Ferhat’ın isyanı, Aslı’nın kolayca vazgeçişineydi. Âşık olduğu kadının kaçışınaydı tüm üzüntüsü! “Ben tedaviye değil doktor, SANA CEVAP VERDİM!” demesi Aslı’yı seçmişti, ona inanmış, ona güvenmiş, onu sevmişti ve o büyülü masalın bir parçası olmayı kabul etmişti! Güzel “Çirkin” i masalların varlığına inandırmıştı. Güzel şeylerin yaşanabileceğine, son bulmayacağına Aslı sayesinde kabullenmişti Ferhat.
Aslı’nın isyanıysa, Ferhat’a değil aslında kendineydi! “Çok kan kaybetmedim belki ama KENDİMİ KAYBETTİM.” demesi aşkının esiri olup, ilerlediği karanlık yolda ağabeyinin elini tutup gidemeyişineydi kızgınlığı! Çünkü karanlıklar prensi hiç bir zaman “Ben aydınlığım, benim yolum çetrefilsiz dememişti.” kandırmamıştı Aslı’yı. Aslı’ya “Beni sev ve beni seç.” dememişti! Evet; Aslı öfkeliydi çünkü tehditler altında başladığı anlaşmada âşık olmak yoktu! Sevmek yoktu. Âşık olduğuna kızgındı! Sevildiğine ve sevdiğine öfkeliydi!
Ve o son sahne; hepimizin yüreğine “Boşanalım!” sözüyle taş gibi oturdu. İç ses olduğuna inanmak istiyorum. Bu aşkı böylece kestirip atmıyor, masal bitti de demiyoruz. Sevdiği kadın daha fazla arada kalmasın, hayatına devam etsin, nefes alsın eğer istediği buysa diyoruz. Ama yapmasın, kabul etmesin, isyan etsin ve bırakmasın diye de ümitle bekleyen bir Ferhat çiziyoruz.
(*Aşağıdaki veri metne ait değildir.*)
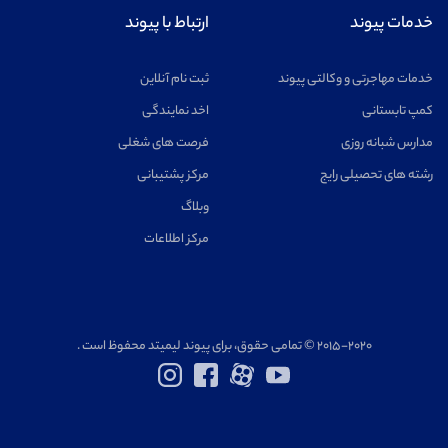
خدمات پیوند
ارتباط با پیوند
خدمات مهاجرتی و وکالتی پیوند
ثبت نام آنلاین
کمپ تابستانی
اخد نمایندگی
مدارس شبانه روزی
فرصت های شغلی
رشته های تحصیلی رایج
مرکز پشتیبانی
وبلاگ
مرکز اطلاعات
۲۰۱۵-۲۰۲۰ © تمامی حقوق، برای پیوند لیمیتد محفوظ است .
Eğer olur da böyle bir ayrılık gerçekleşirse, saatler her gün akşam tam 9’u gösterdiğinde “Çirkin” hep “Güzel” ini ve masallarını hatırlayacak. Güzel de çiçeği her yaprak döktüğünde sevdiği adamın ömründen bir gün daha eksildiğini bilerek yaşamak zorunda kalacak.
O yüzden tüm güzel masallar elbet bir gün mutlu sona ulaşırlar. Bizim masalımızda en güzeli sonu hak etmeye hep devam edecek. O zaman satırlarımı güzel bir şiirle sonlandırayım.
Seni – yalnız seni der yüreğim
Yalnız seni – yalnız seni – yalnız seni
Günümde gecemde nice tutkularım
Seni der – yalnız seni – yalnız seni
Bir ışık dileği şavklanır karanlıklarda
Derininden derininden seslenir bilincin
Yalnız seni der – yalnız seni – yalnız seni
Nasıl çarparsa vargücüyle karayel
Durgunluğa suskunluğu -son- diye
Öyle çarpar aşkına başkaldırışım
Öyle çarpar – öyle ses verir acılı :
Yalnız seni der – yalnız seni – yalnız seni
By Rabinranath Tagore
Sevgiyle ve mutlulukla kalın...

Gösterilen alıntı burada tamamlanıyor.